近所に住む同業のピアノ・ヴァイオリンの先生がえらく変わっている場合、の件

ピアノのお部屋

日本(東京)に住んでいた頃は、うちの近くに少なくとも5件のピアノ教室がありました。もう、本当に石を投げればピアノの教室に当たる、というかんじです。皆さんそれぞれ、可愛らしい「○○ピアノ教室」みたいな看板をぶるさげていて、微笑ましい感じでした。しかし今考えてみると、お客さんの取り合いなんてあったのかしら、とも思います。

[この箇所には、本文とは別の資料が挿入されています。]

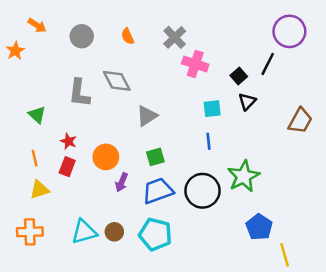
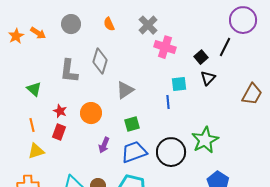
orange arrow: (37, 25) -> (38, 33), moved
gray diamond: (117, 81) -> (100, 61), turned 45
blue line: (209, 141) -> (168, 102), moved
orange circle: (106, 157) -> (91, 113), moved

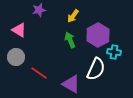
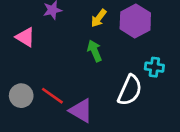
purple hexagon: (98, 35) -> (135, 21), moved
gray circle: (16, 57) -> (21, 96), moved
purple triangle: (71, 84) -> (81, 111), moved

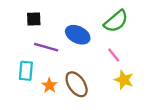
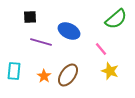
green semicircle: (116, 21) -> (116, 19), moved
cyan rectangle: (26, 71) -> (14, 71), moved
brown ellipse: (77, 84) -> (68, 75), turned 70

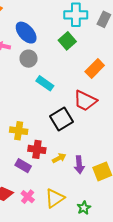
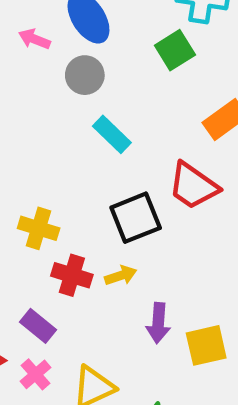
yellow arrow: (59, 158) -> (121, 276), moved
purple rectangle: (23, 166) -> (38, 326), moved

前にもお話ししましたが、私の住むこのウィーンという街では、日本のように誰でも彼でも子供はピアノやヴァイオリンを習う、という習慣はありません。そりゃあ、少しはいるけれど、日本と比べたら全然少ないのです。これを書くと、「音楽の都なのに?」とみなさん不思議がるのですが、事実です。理由としては、ピアノやヴァイオリンのお稽古にセレブ感を感じられないこと、家で練習しなければいけないようなお稽古は、親にとって負担であること、投資したくない(ピアノを買いたくない)こと、と色々あります。それならカラテやテニスのようなスポーツ系、その場だけで楽しめる合唱のようなものの方が絶対的に魅力があるようです。

で、何を言いたいかというと、ちかくにピアノ(やヴァイオリン)の先生がいて、「商売ガタキ」なんてことは本当にあり得ないということです。
どうしてこんなことを書いているかというと、Twitterで、近所のピアノの先生が、わざわざ自分の子供を近くの先生のところに体験レッスンに連れてきて、その目的が「偵察」というおっそろしいお話を聞いたからです。すごくないですかこれ?最高に気持ち悪いです。私なら震え上がってしまいそうです。

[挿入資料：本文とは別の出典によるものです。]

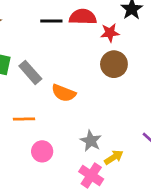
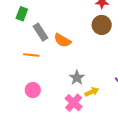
gray rectangle: (30, 72) -> (41, 32), moved
pink circle: (42, 151) -> (33, 90), moved

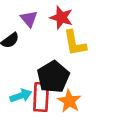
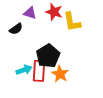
purple triangle: (29, 19) -> (30, 13), turned -32
yellow L-shape: (75, 43) -> (72, 22), moved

しかし、面白い体験を思い出したので、書いてみます。こちらは全然平和なおはなしです。
大昔、私がまだ生徒を募集していた頃の話です。子供たちの通う学校に、張り紙を出しました。
今はそう簡単に受け付けられないのですが、当時は私が事務の人をよく知っていたことなどあって、定期的に張り紙を出してもらっていました。
ある日、電話がかかってきました。

「ハロー!あなたがピアノの先生の佳奈さん?貴女の張り紙を見てお電話してるの。ちょっとお話をお伺いしても良いかしら?」
「はあ」
何かと思ったら、その女性、
「私は、ヴァイオリンの教師であなたのように生徒を募集しているのだけれど、全然こないのよ。どうしてか全くわからないわ。あなたのところには生徒は来る?」
え〜?!なにこれは〜、と思いました。でも面白いなと思ったので少し話を聞いてみることにしました。

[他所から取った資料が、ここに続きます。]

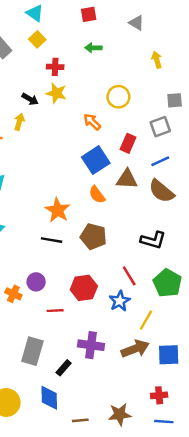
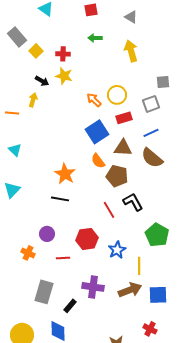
yellow square: (37, 39) -> (36, 51), moved
yellow arrow: (157, 60) -> (131, 51), moved, size x1.5
yellow circle: (118, 97) -> (117, 95), moved
red rectangle: (128, 143) -> (124, 118), turned 49
brown pentagon: (93, 236) -> (117, 176), moved
black L-shape: (153, 240) -> (133, 202), moved, turned -135
red line: (129, 276) -> (109, 210), moved
orange cross: (13, 294) -> (28, 253), moved
yellow line: (146, 320) -> (139, 266), turned -30
red cross: (159, 395) -> (150, 329), turned 32

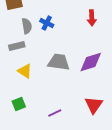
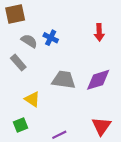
gray semicircle: (27, 26) -> (29, 41), turned -49
gray rectangle: (17, 46) -> (18, 63), turned 63
yellow triangle: (25, 71) -> (32, 99), moved

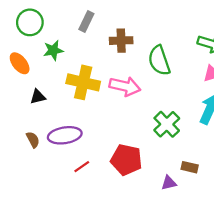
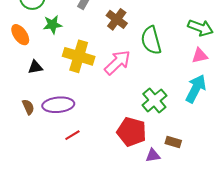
brown cross: (121, 41) -> (117, 19), turned 35
pink arrow: (125, 86) -> (117, 62), turned -60
red pentagon: (126, 160) -> (132, 132), moved

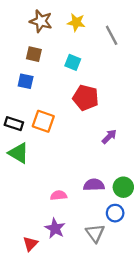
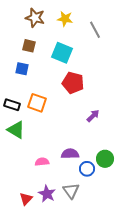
cyan square: (73, 62) -> (62, 53), size x1.5
purple semicircle: (94, 185) -> (70, 154), moved
pink semicircle: (59, 195) -> (42, 162), moved
blue circle: (115, 213) -> (87, 169), moved
gray triangle: (95, 233) -> (71, 191), moved
red triangle: (30, 244) -> (26, 199), moved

その人は、ウィーンの音楽大学をヴァイオリンで卒業した、オーストリア人で30代の女性でした。
聞いてみると、レッスン料が彼女の履歴(ざっと聞いた)にしては、高すぎ。これが完璧ネックだな、とおもいました。大学でパッとしない教授(本当にすみません)のもとで、大した成功もなしに卒業、それでこの金額は難しいだろう、と正直思いました。

「でも、このレッスン料は当然よね!あなたもそう思うでしょう?だって、あんなに大変なディプロム(演奏会形式の公開演奏)を合格しているのよ?それにオケのトラで海外に行ったこともあるのよ」

だめだこりゃ、と思いましたが、何も反論せず、「そうね、そうね、みんなお金ないからね、頑張ってちょうだいね」と言って電話を切りましたが、本当にいろんな人がいるものだと思いました。

しかし、よーく考えてみると、日本よりずっと平和だ!!!と思いました。
ウィーンでさえこれだったら、変わったな先生が近所にいる可能性は、日本にはもっとあるのだろうな、と想像しました。そんな変な人に絡まれたらもう、塩撒いて逃げるしかありません。無視して全速力で逃げましょう!!!